Metamorphic draws inspiration from the likes of Portal but forges its own identity

This game is similar to Portal on the surface – it’s first-person with a gadget on your hand trying to reach the exit of the room. The puzzles are completely different though.

You’re provided with a fixed number of cubes for each room. There are 3 types: white/sticky (remain anchored in place) in the early game; green/normal in mid/late game; red/helium in late game. Just when you’re getting used to one type you get a new one and have to change your thinking so the game stays fresh throughout.

You build structures to help you climb up or bridge gaps to reach the exit and you often have to think of a way to transfer the cubes past a screen before you can start construction.

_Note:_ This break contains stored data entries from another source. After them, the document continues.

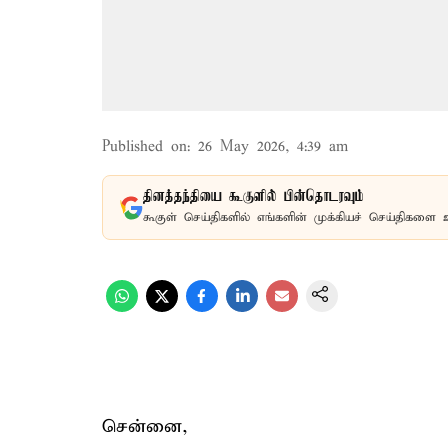
Published on
:
26 May 2026, 4:39 am
தினத்தந்தியை கூகுளில் பின்தொடரவும்
கூகுள் செய்திகளில் எங்களின் முக்கியச் செய்திகளை 
சென்னை,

The unique feature here is that the structures you build are physics-based so they can lean in corners, anchor into holes, roll around, collapse, fall etc. all of which a) can be used to solve the puzzles and b) can scupper what you thought was a solid bridge. Some levels have mixtures of white/green/red which you have to use together for the solution.

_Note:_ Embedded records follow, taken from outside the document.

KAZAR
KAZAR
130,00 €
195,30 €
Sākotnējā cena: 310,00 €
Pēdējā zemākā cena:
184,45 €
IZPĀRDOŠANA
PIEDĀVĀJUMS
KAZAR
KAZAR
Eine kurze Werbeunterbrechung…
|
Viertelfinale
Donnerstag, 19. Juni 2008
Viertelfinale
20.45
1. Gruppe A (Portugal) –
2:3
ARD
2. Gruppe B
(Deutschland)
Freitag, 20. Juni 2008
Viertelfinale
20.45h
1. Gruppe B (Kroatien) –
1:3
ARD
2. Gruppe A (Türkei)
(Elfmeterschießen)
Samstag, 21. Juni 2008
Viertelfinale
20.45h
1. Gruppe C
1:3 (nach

A common scenario I found myself in was thinking I had the right solution but couldn’t quite make it work, for example the jump was just a little bit too far, so I would try nudging the structure a bit or keep trying the jump over and over… then eventually realise that if I changed the structure a bit it became much easier. The physics encourages you to poke things around to try and make it work. I remember at one point thinking it was like trying to manhandle a big sofa up a stairwell but without the sweat (the same amount of swearing though).

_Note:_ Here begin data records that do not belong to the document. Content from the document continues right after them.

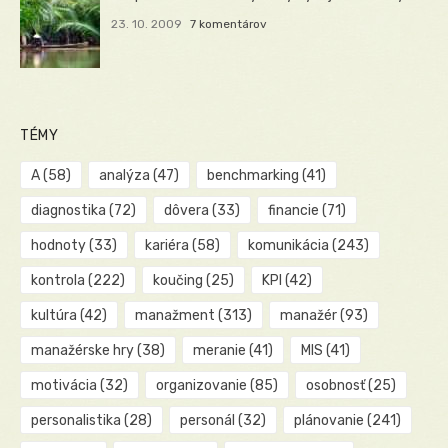
23. 10. 2009
7 komentárov
TÉMY
A
(58)
analýza
(47)
benchmarking
(41)
diagnostika
(72)
dôvera
(33)
financie
(71)
hodnoty
(33)
kariéra
(58)
komunikácia
(243)
kontrola
(222)
koučing
(25)
KPI
(42)
kultúra
(42)
manažment
(313)
manažér
(93)
manažérske hry
(38)
meranie
(41)
MIS
(41)
motivácia
(32)
organizovanie
(85)
osobnosť
(25)
personalistika
(28)
personál
(32)
plánovanie
(241)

That Metamorphic has been inspired by Portal is telling

Things I really enjoyed

Not having to boot into horrid MS Windows.

The satisfying fffffftttt noise when collecting cubes, especially when “hoovering up” multiple cubes.

The scope of the puzzles. There are 4 aspects to every solution: a) finding the exit (not always obvious), b) devising a solution, c) executing it – this can involve a controlled topple, time-sensitive build etc and d) travelling it – you often need to be very nimble and sometimes you have to make a dash/jump for it before your structure collapses! The green/red structures are cylindrical and I’ve slipped off more than a few times.


There were a few easy levels that I got straight away but most involved varying degrees of head-scratching and a few were rage-inducing (in a good way). There was only one puzzle I gave up on and Youtubed the answer, but even when you know the solution it often takes multiple attempts to construct and travel it. There can be more than one way to solve the puzzles due to the physics.


There are 16 levels with an average 3 puzzles per level, so around 50 puzzles total. There’s talk by other reviewers about completing the game in 3-5 hours but I have to say I’m dubious. I got a good 15 hours out of it.


My specs: Ubuntu 16.04, i7 with 8Gb RAM and midrange nVidia graphics. Apart from the occasional glitch (see below) it was smooth and responsive. I encountered none of the performance issues reported in another review here.

Minor annoyances

  • Fullscreen only, no window mode.
  • No controller option.
  • Some minor glitches: on rare occasions the cube frame disappears so you can’t see where you’re placing it; I once had a glitch where my right-click action stopped working. In both cases quitting to main menu fixed it.
  • No trading cards (yet) and only one achievement.

Medium annoyance

Some areas of rooms are too dark to see anything, especially in daylight. In retrospect these are always dead/unimportant areas, but especially in early game I kept wondering if a crucial element of the solution was hidden there.


I highly recommend this game. If you’re a fan of Portal or Q.U.B.E. then this is a must-buy. Watch out for the final puzzle if you suffer from vertigo!